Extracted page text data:
────
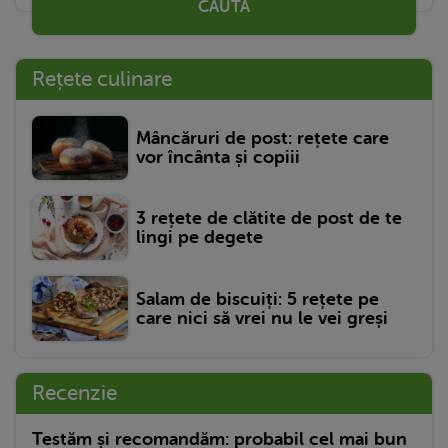
CAUTĂ
Rețete culinare
Mâncăruri de post: rețete care
vor încânta și copiii
3 rețete de clătite de post de te
lingi pe degete
Salam de biscuiți: 5 rețete pe
care nici să vrei nu le vei greși
Recenzie
Testăm și recomandăm: probabil cel mai bun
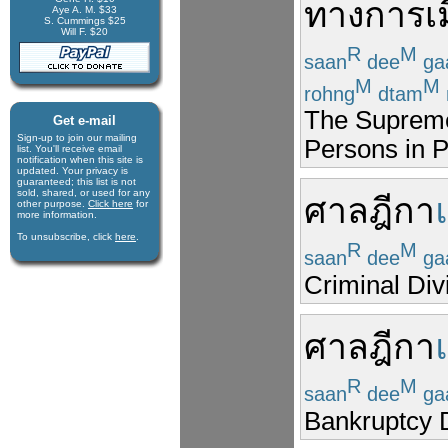
ทางการเม
Aye A. M. $33
S. Cummings $25
Will F. $20
R
M
saan
dee
ga
M
M
rohng
dtam
The Supreme 
Get e-mail
Sign-up to join our mail­ing
Persons in Po
list. You'll receive e­mail
notification when this site is
updated. Your privacy is
guaran­teed; this list is not
sold, shared, or used for any
ศาลฎีกา
other purpose.
Click here
for
more infor­mation.
To unsubscribe, click
here
.
R
M
saan
dee
ga
Criminal Div
ศาลฎีกา
R
M
saan
dee
ga
Bankruptcy D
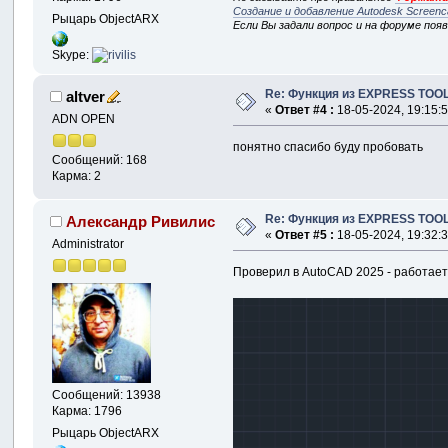
Создание и добавление Autodesk Screenc
Рыцарь ObjectARX
Если Вы задали вопрос и на форуме поя
Skype:
Re: Функция из EXPRESS TOOL
altver
«
Ответ #4 :
18-05-2024, 19:15:5
ADN OPEN
понятно спасибо буду пробовать
Сообщений: 168
Карма: 2
Re: Функция из EXPRESS TOOL
Александр Ривилис
«
Ответ #5 :
18-05-2024, 19:32:3
Administrator
Проверил в AutoCAD 2025 - работает
Сообщений: 13938
Карма: 1796
Рыцарь ObjectARX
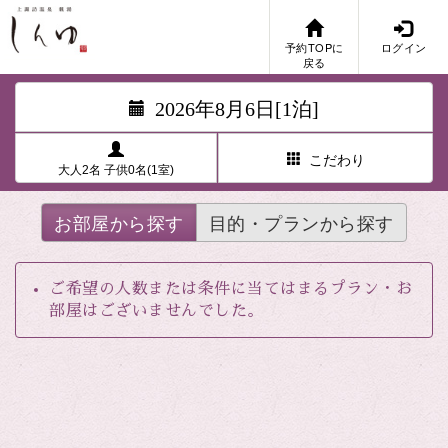
予約TOPに
ログイン
戻る
2026年8月6日[1泊]
こだわり
大人2名 子供0名(1室)
お部屋から探す
目的・プランから探す
ご希望の人数または条件に当てはまるプラン・お
部屋はございませんでした。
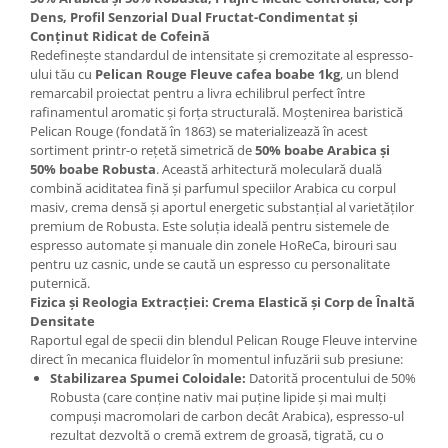
Dens, Profil Senzorial Dual Fructat-Condimentat și
Conținut Ridicat de Cofeină
Redefinește standardul de intensitate și cremozitate al espresso-
ului tău cu
Pelican Rouge Fleuve cafea boabe 1kg
, un blend
remarcabil proiectat pentru a livra echilibrul perfect între
rafinamentul aromatic și forța structurală. Moștenirea baristică
Pelican Rouge (fondată în 1863) se materializează în acest
sortiment printr-o rețetă simetrică de
50% boabe Arabica și
50% boabe Robusta
. Această arhitectură moleculară duală
combină aciditatea fină și parfumul speciilor Arabica cu corpul
masiv, crema densă și aportul energetic substanțial al varietăților
premium de Robusta. Este soluția ideală pentru sistemele de
espresso automate și manuale din zonele HoReCa, birouri sau
pentru uz casnic, unde se caută un espresso cu personalitate
puternică.
Fizica și Reologia Extracției: Crema Elastică și Corp de Înaltă
Densitate
Raportul egal de specii din blendul Pelican Rouge Fleuve intervine
direct în mecanica fluidelor în momentul infuzării sub presiune:
Stabilizarea Spumei Coloidale:
Datorită procentului de 50%
Robusta (care conține nativ mai puține lipide și mai mulți
compuși macromolari de carbon decât Arabica), espresso-ul
rezultat dezvoltă o cremă extrem de groasă, tigrată, cu o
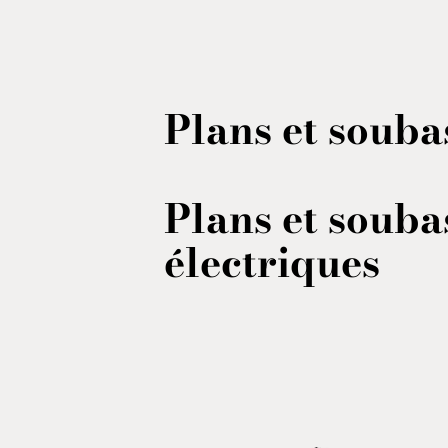
Plans et soub
Plans et soub
électriques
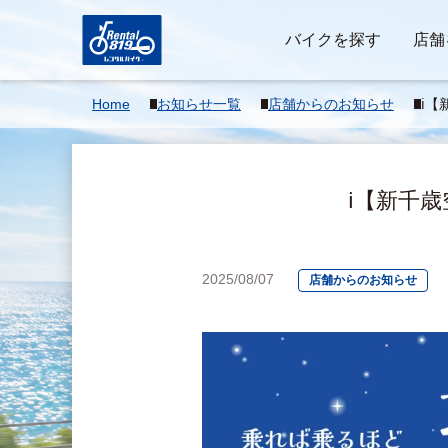
バイクを探す
店舗
Home
お知らせ一覧
店舗からのお知らせ
ℹ️
ト割
ℹ️【新
2025/08/07
店舗からのお知らせ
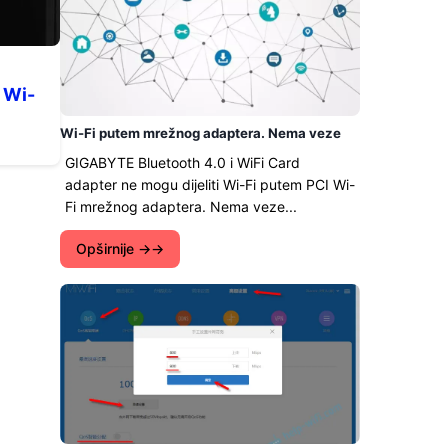
 Wi-
Wi-Fi putem mrežnog adaptera. Nema veze
GIGABYTE Bluetooth 4.0 i WiFi Card
adapter ne mogu dijeliti Wi-Fi putem PCI Wi-
Fi mrežnog adaptera. Nema veze...
Opširnije →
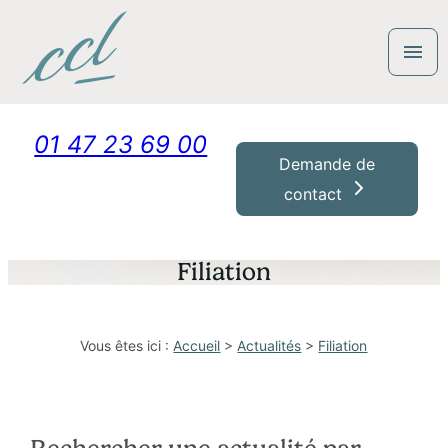
Panneau de gestion des cookies
menu
01 47 23 69 00
Demande de
contact
Filiation
Vous êtes ici :
Accueil
>
Actualités
>
Filiation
────
Task objective:
From the first line through the line with "list. You'll receive e­mail", output those lines of the entries above exactly, and nothing else, with the pictures left out.

Exercise response:
CAUTĂ
Rețete culinare
Mâncăruri de post: rețete care
vor încânta și copiii
3 rețete de clătite de post de te
lingi pe degete
Salam de biscuiți: 5 rețete pe
care nici să vrei nu le vei greși
Recenzie
Testăm și recomandăm: probabil cel mai bun
ทางการเม
Aye A. M. $33
S. Cummings $25
Will F. $20
R
M
saan
dee
ga
M
M
rohng
dtam
The Supreme 
Get e-mail
Sign-up to join our mail­ing
Persons in Po
list. You'll receive e­mail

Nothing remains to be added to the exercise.